There have been too few studies to draw a definitive conclusion on the relationship between personality type, user interfaces, and learning. There has been evidence that there may be a significant correlation [Matta and Kern 1991]. [Crosby and Stelovsky 1995] determined that the Sensing/Intuitive dimension was significantly related to instruction in a multimedia environment. [Bishop-Clark and Wheeler 1994] also found a significant relation between MBTI types and performance in an introductory computer-programming course. [Gurka and Citrin 1996] evaluated the problems of conducting a study on the effectiveness of algorithm animation, and noted that the use of a combination of both qualitative and quantitative approaches is likely to be the most effective. This recommendation was followed in this study, and both qualitative and quantitative data were collected. The primary questions regarding the influence of learning style and user-interface on the degree of learning is answered by quantitative data, such as posttest scores and time spent using the interface. Qualitative data, in the form of interviews, written evaluations and transcriptions of participants thinking out aloud helps support the conclusions. They also aid in answering secondary research questions that assess how well the user interfaces were accepted and whether those interfaces were felt to be effective as a learning tool.

There are sixteen possible combinations of type as a result of the application of the MBTI. The fourth dimension (Judging/Perceiving) is correlated with the Thinking/Feeling dimension [Carlyn 1977]. Since this fourth dimension does not contribute independently to the understanding of personality, we do not include it in the study. This leaves Jung's original three dimension, which are completely orthogonal in their description of personality type, and can therefore be treated as independent variables.

After further consideration, the Thinking/Feeling dimension was also dropped, as the concept being presented by the user interfaces (in this case the concept of a binary tree) does not lend itself well to this dimension (see [Section 4] for more on this). The elimination of two dimensions reduces the number of possible combinations of type to four ( see [Tab. 1] ).

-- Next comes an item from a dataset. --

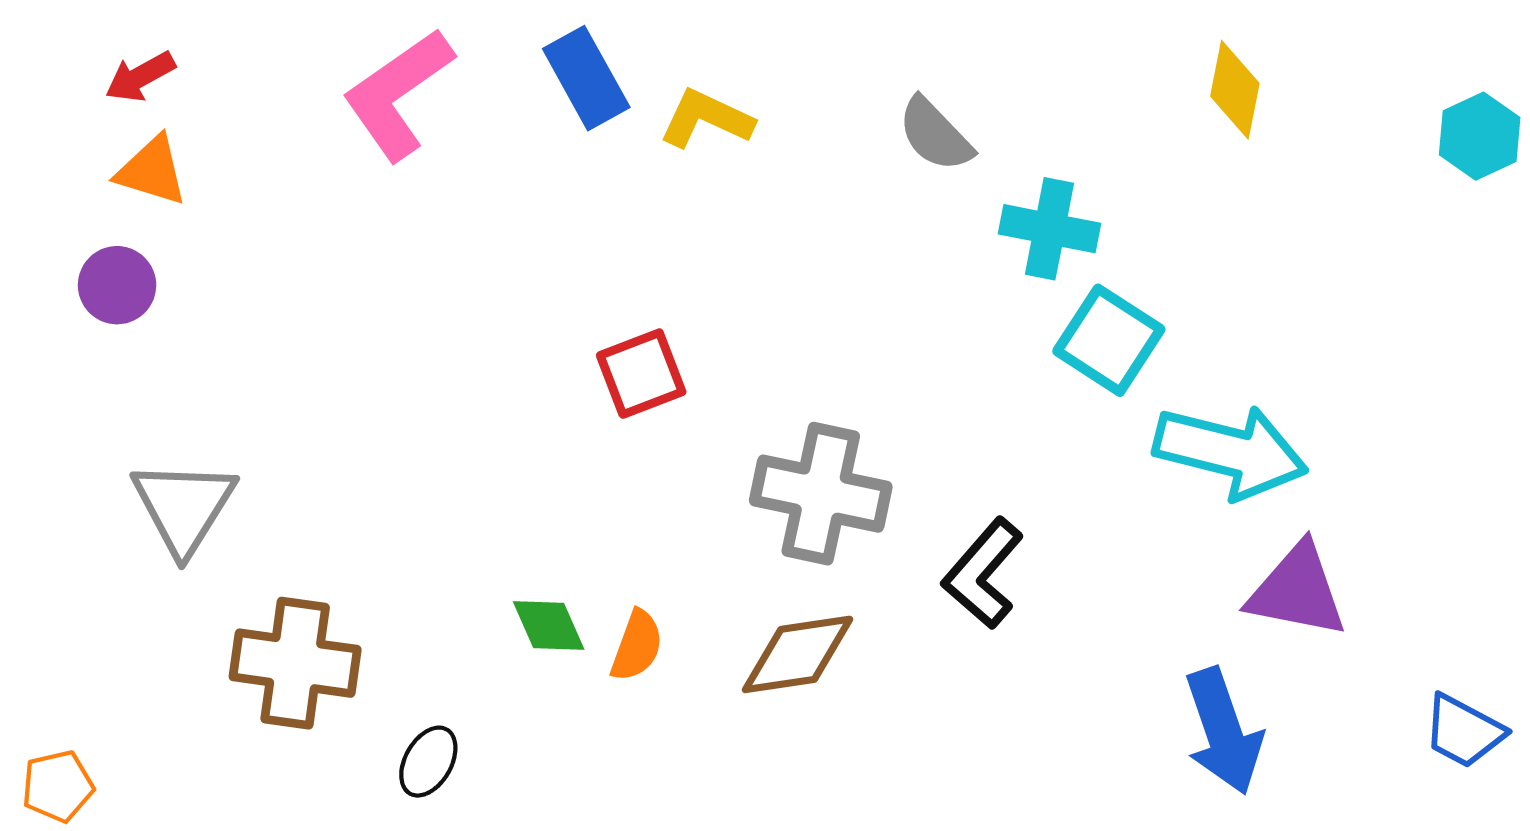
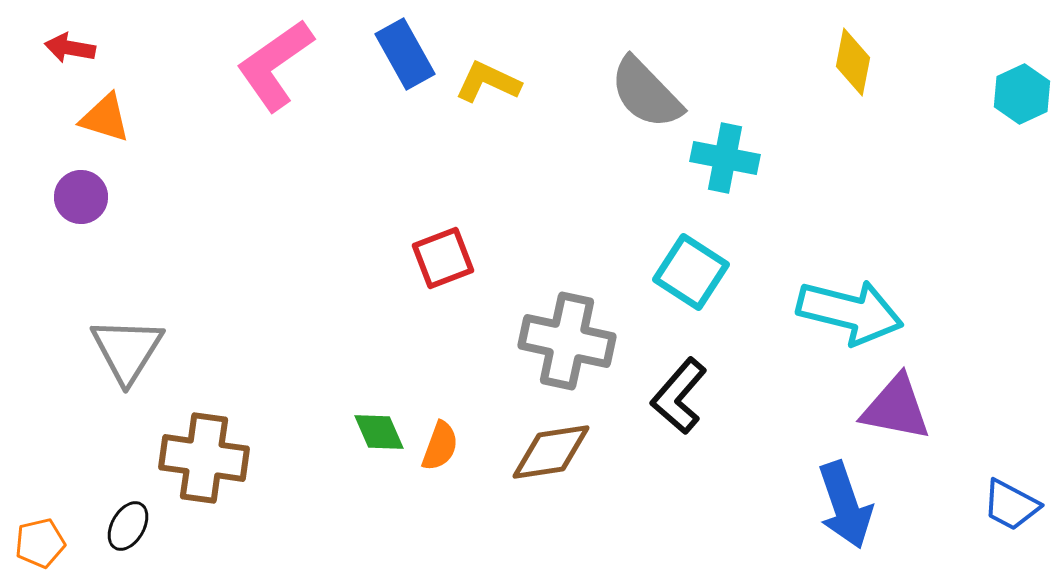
red arrow: (140, 77) -> (70, 48), moved, turned 39
gray semicircle: (935, 135) -> (646, 93), size x1.4
cyan square: (1109, 340) -> (691, 272), moved
black ellipse: (428, 762) -> (128, 526), moved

An important question arises: can computers be made to have 'personalities' resembling human personalities? It has been shown [see Nass and Moon et al. 1995] that even the most superficial manipulations can be made to produce personality, with powerful effects.

2 Methods

2.1 Research Plan and Experimental Design

Participants were drawn from a pool of undergraduate computer science students typically in their freshman year. They were screened to make sure that they have no knowledge about the computer science concept being used in the experiment. Participants were placed into three groups based on their grade point average, in order to reduce the possibility of outliers. Each one of these groups was further divided into an experimental or control group.

The study was conducted anonymously, with no possibility for tracing results back to individuals. Results are currently available for introverted intuitive (IN type) and extraverted intuitive (EN type) individuals.

Students were given 30 minutes to use their assigned user interface and learn a computer science concept. In this case the concept of binary tree was used. Students were then given a posttest to assess their understanding of the subject. Some questions in the posttest required students to draw their own conclusions, rather than simply remember what was shown or discussed in the user interface. The post-test contained 10 questions each worth 10 points. For those questions that could be answered subjectively, partial credits in increments of 5 points were given for partially correct answers. MBTI scores take on integer values indicating the "degree" to which one is introverted, extraverted, etc. An attempt was made to select individuals who were "well into" the range of the desired dimension in order to reduce outliers.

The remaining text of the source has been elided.